### Listed records
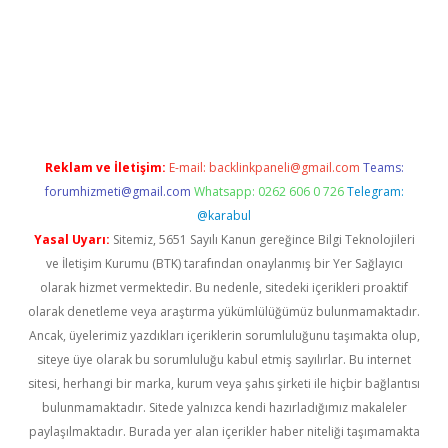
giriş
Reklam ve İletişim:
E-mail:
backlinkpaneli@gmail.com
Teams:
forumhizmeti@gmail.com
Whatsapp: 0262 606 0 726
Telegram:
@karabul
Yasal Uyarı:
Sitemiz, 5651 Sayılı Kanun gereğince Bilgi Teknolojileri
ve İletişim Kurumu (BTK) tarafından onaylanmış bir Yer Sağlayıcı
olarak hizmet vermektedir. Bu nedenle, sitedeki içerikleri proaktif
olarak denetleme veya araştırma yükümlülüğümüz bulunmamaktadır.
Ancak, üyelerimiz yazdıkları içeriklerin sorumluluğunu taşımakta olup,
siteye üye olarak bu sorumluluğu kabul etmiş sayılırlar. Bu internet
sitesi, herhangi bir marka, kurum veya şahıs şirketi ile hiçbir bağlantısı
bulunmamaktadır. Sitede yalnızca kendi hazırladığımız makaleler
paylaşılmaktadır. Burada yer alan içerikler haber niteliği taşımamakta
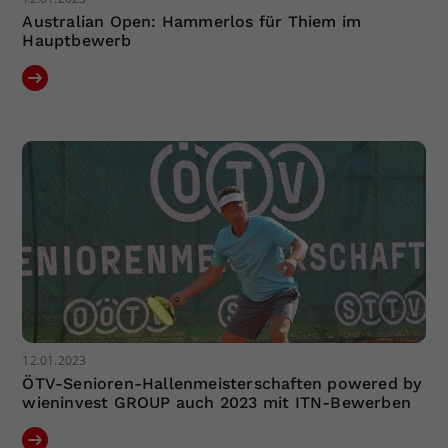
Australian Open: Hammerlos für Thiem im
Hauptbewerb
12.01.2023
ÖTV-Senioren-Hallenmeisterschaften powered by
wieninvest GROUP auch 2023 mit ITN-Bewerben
* * *
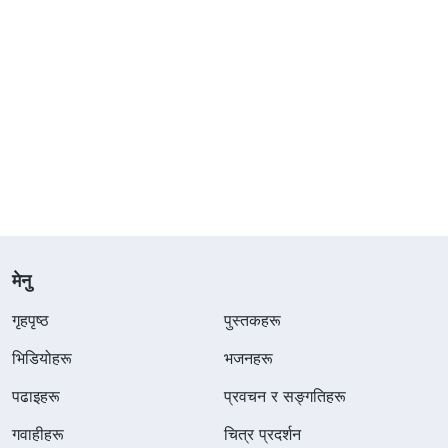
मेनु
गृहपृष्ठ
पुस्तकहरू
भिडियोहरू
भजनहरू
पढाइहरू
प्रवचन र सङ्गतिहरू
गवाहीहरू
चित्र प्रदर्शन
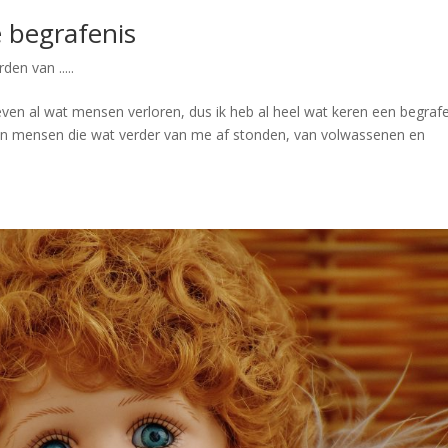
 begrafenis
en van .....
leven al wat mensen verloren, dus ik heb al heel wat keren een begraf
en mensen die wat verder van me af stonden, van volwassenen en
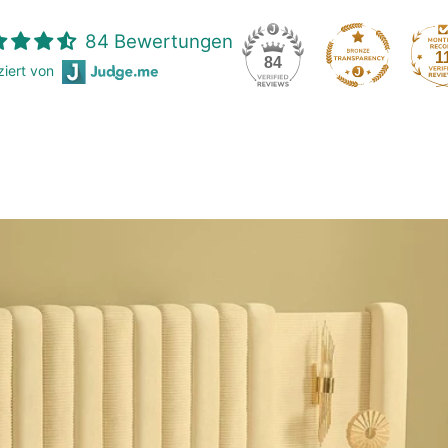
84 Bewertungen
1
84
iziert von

### What to do
Copy back the listing above exactly, but only from the line with "ve İletişim Kurumu" through the line with "olarak denetleme veya", both ends included.

### Solution below
ve İletişim Kurumu (BTK) tarafından onaylanmış bir Yer Sağlayıcı
olarak hizmet vermektedir. Bu nedenle, sitedeki içerikleri proaktif
olarak denetleme veya araştırma yükümlülüğümüz bulunmamaktadır.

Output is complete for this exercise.